Aus Westen kommend erreicht man Berlin mit der Bahn für gewöhnlich mehr oder weniger pünktlich. Merkwürdigerweise gelingt das nie umgekehrt. Wer nachmittags die Rückreise nach Brandenburg, Potsdam, Werder, Nauen oder Rathenow antritt, braucht sich eigentlich nicht nach den planmäßigen Abfahrtszeiten zu richten, Verspätungen zwischen 15 und 35 Minuten kommen regelmäßig vor. Die Begründungen, die der genervte Reisende dann im Zug zu hören bekommt, hören sich an wie ein Gruselkabinett. Man ahnt, was auf der langen Reise von Frankfurt (Oder) bis Berlin alles passieren kann. Einige Beispiele:
- Signalstörung bei Erkner,
- Vandalismus bei Fürstenwalde,
- Fahrzeugausfall,
- Streckensperrung und natürlich
- Störungen im Betriebsablauf.
Wie zahm, wie weich hört sich die Erklärung an, wenn der Zug mal von Westen kommend Verspätung sammelt: „Meine Damen und Herren, unser Zug fährt mit drei Minuten Verspätung in Berlin-Hauptbahnhof ein. Der Grund: Kein freies Gleis in Berlin-Zoologischer Garten.“ Welch ein dekadentes Luxusproblem: Überfluss an Zügen, und dabei liegen Brandenburg, Werder und Potsdam nicht einmal in dem, was früher mal der Westen war.
Hinter Berlin aber wird der Osten wild, so scheint es. Und es fällt nicht schwer, sich vorzustellen, dass Wegelagerer die Gleise mit Baumstämmen blockiert haben (Streckensperrung), um den Zug zu überfallen. Das Schienennetz östlich von Berlin scheint äußerste Anforderungen an Mensch und Material zu stellen (Fahrzeugausfall). In den unendlichen Weiten der brandenburger Prärie kommt bestimmt nur einmal im Jahr ein Bahnarbeiter vorbei, um die Anlagen in Schuss zu halten (Signalstörung).

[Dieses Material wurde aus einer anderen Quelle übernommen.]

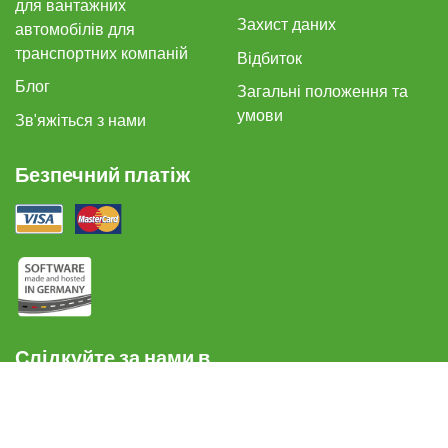
для вантажних
Захист даних
автомобілів для
транспортних компаній
Відбиток
Блог
Загальні положення та
умови
Зв'яжіться з нами
Безпечний платіж
Слідкуйте за нами в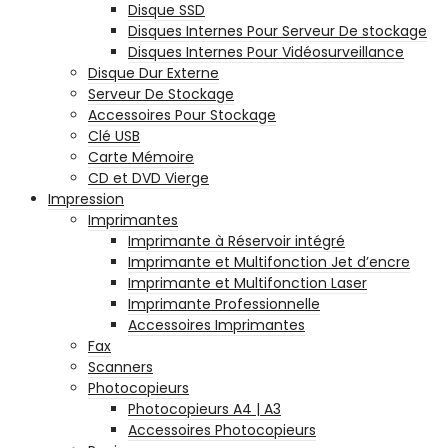
Disque SSD
Disques Internes Pour Serveur De stockage
Disques Internes Pour Vidéosurveillance
Disque Dur Externe
Serveur De Stockage
Accessoires Pour Stockage
Clé USB
Carte Mémoire
CD et DVD Vierge
Impression
Imprimantes
Imprimante à Réservoir intégré
Imprimante et Multifonction Jet d’encre
Imprimante et Multifonction Laser
Imprimante Professionnelle
Accessoires Imprimantes
Fax
Scanners
Photocopieurs
Photocopieurs A4 | A3
Accessoires Photocopieurs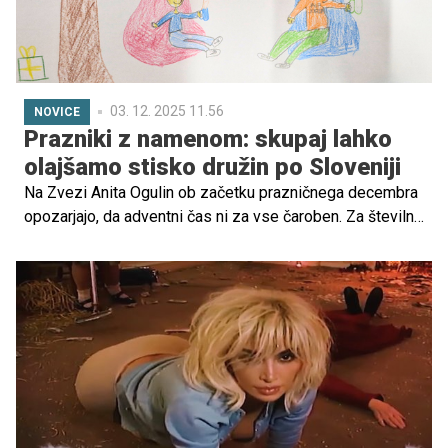
03. 12. 2025 11.56
NOVICE
Prazniki z namenom: skupaj lahko
olajšamo stisko družin po Sloveniji
Na Zvezi Anita Ogulin ob začetku prazničnega decembra
opozarjajo, da adventni čas ni za vse čaroben. Za številne
družine je ta čas najtežji v letu. Namesto topline doma jih
spremljajo skrbi, tesnoba in osamljenost. Zato bodo
praznike družinam v stiski polepšali s prazničnimi
prehranskimi paketi, otroke peljali na božični in novoletni
tabor, družine odpeljali na izlet ter poskrbeli, da bodo
otroci deležni tudi darilc.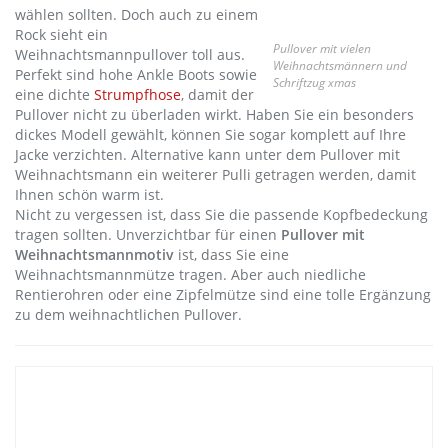
wählen sollten. Doch auch zu einem
Rock sieht ein
Pullover mit vielen
Weihnachtsmannpullover toll aus.
Weihnachtsmännern und
Perfekt sind hohe Ankle Boots sowie
Schriftzug xmas
eine dichte
Strumpfhose
, damit der
Pullover nicht zu überladen wirkt. Haben Sie ein besonders
dickes Modell gewählt, können Sie sogar komplett auf Ihre
Jacke verzichten. Alternative kann unter dem Pullover mit
Weihnachtsmann ein weiterer Pulli getragen werden, damit
Ihnen schön warm ist.
Nicht zu vergessen ist, dass Sie die passende Kopfbedeckung
tragen sollten. Unverzichtbar für einen
Pullover mit
Weihnachtsmannmotiv
ist, dass Sie eine
Weihnachtsmannmütze tragen. Aber auch niedliche
Rentierohren oder eine Zipfelmütze sind eine tolle Ergänzung
zu dem weihnachtlichen Pullover.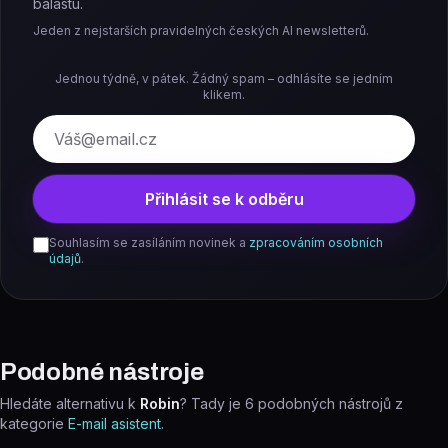
balastu.
Jeden z nejstarších pravidelných českých AI newsletterů.
Jednou týdně, v pátek. Žádný spam – odhlásíte se jedním
klikem.
E-mail
Přihlásit se k odběru
Souhlasím se zasíláním novinek a
zpracováním osobních
údajů
.
Podobné nástroje
Hledáte alternativu k
Robin
? Tady je
6
podobných nástrojů z
kategorie
E-mail asistent
.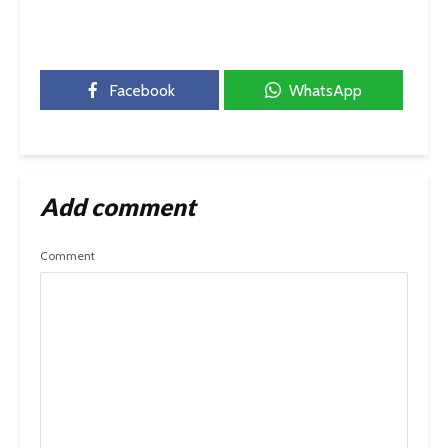
Facebook
WhatsApp
Add comment
Comment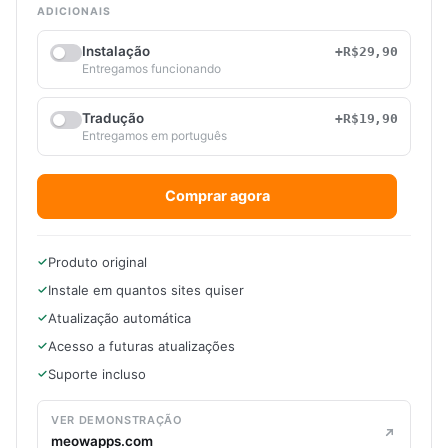
ADICIONAIS
Instalação
+R$29,90
Entregamos funcionando
Tradução
+R$19,90
Entregamos em português
Comprar agora
Produto original
Instale em quantos sites quiser
Atualização automática
Acesso a futuras atualizações
Suporte incluso
VER DEMONSTRAÇÃO
meowapps.com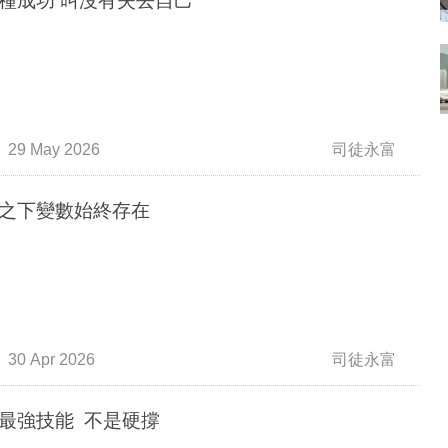
有一種成功 叫沒有失去自己
29 May 2026
司徒永富
之下變數始終存在
30 Apr 2026
司徒永富
最強技能 不是硬撐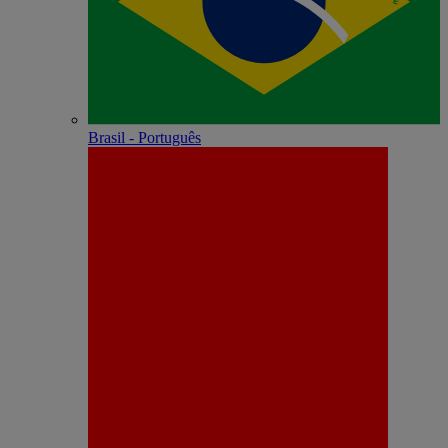
Brasil - Português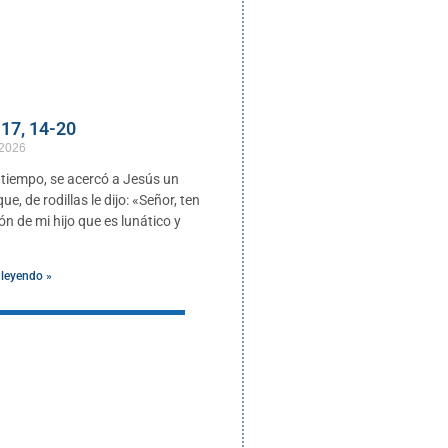
17, 14-20
 2026
 tiempo, se acercó a Jesús un
e, de rodillas le dijo: «Señor, ten
n de mi hijo que es lunático y
 leyendo »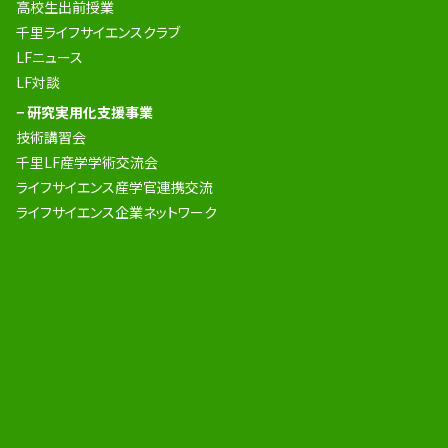
高校生出前授業
千里ライフサイエンスクラブ
LFニュース
LF対談
− 研究実用化支援事業
技術講習会
千里LF産学学術交流会
ライフサイエンス産学官連携交流
ライフサイエンス企業ネットワーク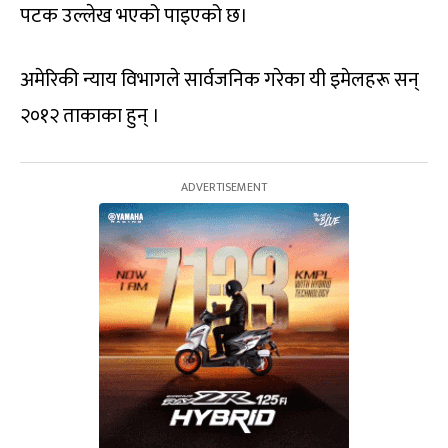
पटक उल्लेख भएको पाइएको छ।
अमेरिकी न्याय विभागले सार्वजनिक गरेका यी इमेलहरू सन्
२०१२ ताकाका हुन् ।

Von Störungen im Betriebsablauf soll die Bahn angeblich immer dann sprechen, wenn ein Mensch auf dem Gleis den Freitod gesucht hat. Ich weiß nicht, ob es stimmt. Wenn ja, dann ist der Lebensüberdruss östlich von Berlin noch größer als die Arbeitslosigkeit vermuten lässt.